The lines below from the one with "spiritists from the land." up to and including the one with "October 2, 2020" are what you should set down, exactly and without pictures.

Available records section start

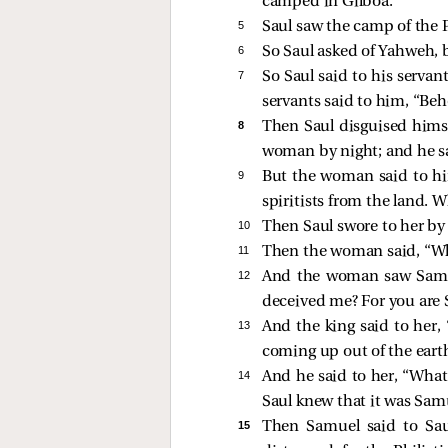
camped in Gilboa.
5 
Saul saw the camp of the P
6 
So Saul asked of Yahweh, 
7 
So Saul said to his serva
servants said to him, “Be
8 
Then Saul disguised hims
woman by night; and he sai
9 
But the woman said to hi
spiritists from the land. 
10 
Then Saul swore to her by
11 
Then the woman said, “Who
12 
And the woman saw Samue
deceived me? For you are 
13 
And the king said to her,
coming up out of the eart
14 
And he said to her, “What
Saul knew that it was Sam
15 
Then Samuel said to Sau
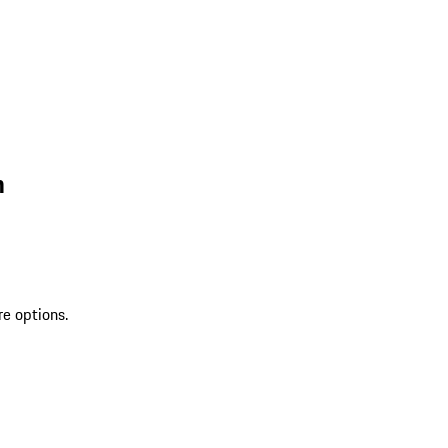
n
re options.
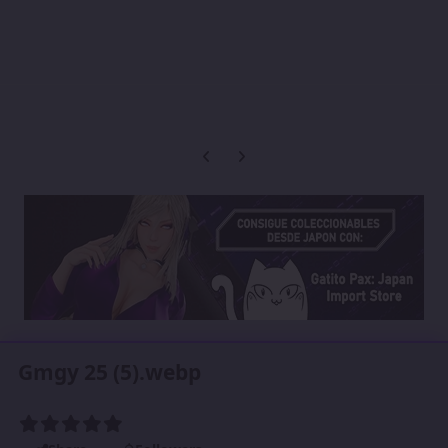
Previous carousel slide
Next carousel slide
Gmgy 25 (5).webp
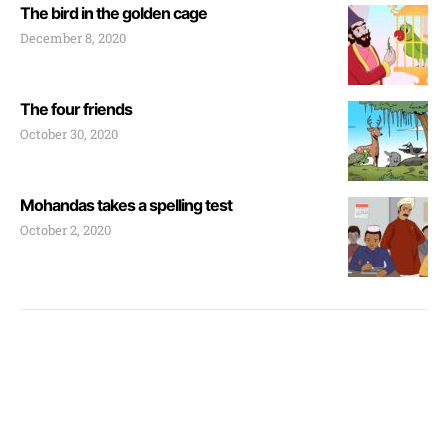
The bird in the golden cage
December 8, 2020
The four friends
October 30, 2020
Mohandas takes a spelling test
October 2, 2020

Available records section end
Available records section start

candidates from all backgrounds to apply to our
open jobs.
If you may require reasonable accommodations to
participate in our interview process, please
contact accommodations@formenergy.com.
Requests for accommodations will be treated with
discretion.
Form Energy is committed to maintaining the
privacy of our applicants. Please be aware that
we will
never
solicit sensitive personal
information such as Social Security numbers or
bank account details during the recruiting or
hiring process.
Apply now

Available records section end
Available records section start

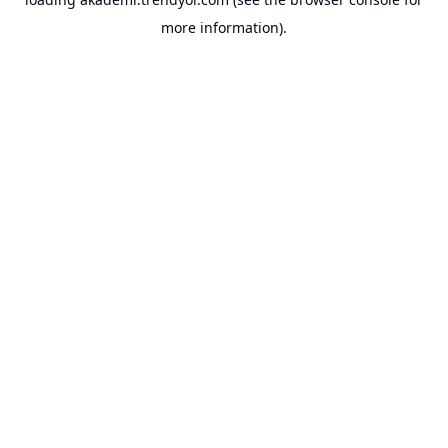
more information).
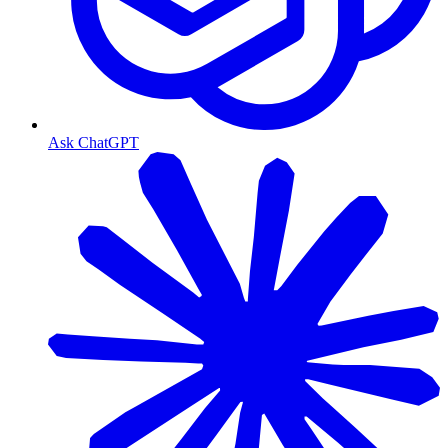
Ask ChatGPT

Available records section end

# Result of this exercise:
spiritists from the land. 
10 
Then Saul swore to her by
11 
Then the woman said, “Who
12 
And the woman saw Samue
deceived me? For you are 
13 
And the king said to her,
coming up out of the eart
14 
And he said to her, “What
Saul knew that it was Sam
15 
Then Samuel said to Sau
n
re options.
Previous carousel slide
Next carousel slide
Gmgy 25 (5).webp
The bird in the golden cage
December 8, 2020
The four friends
October 30, 2020
Mohandas takes a spelling test
October 2, 2020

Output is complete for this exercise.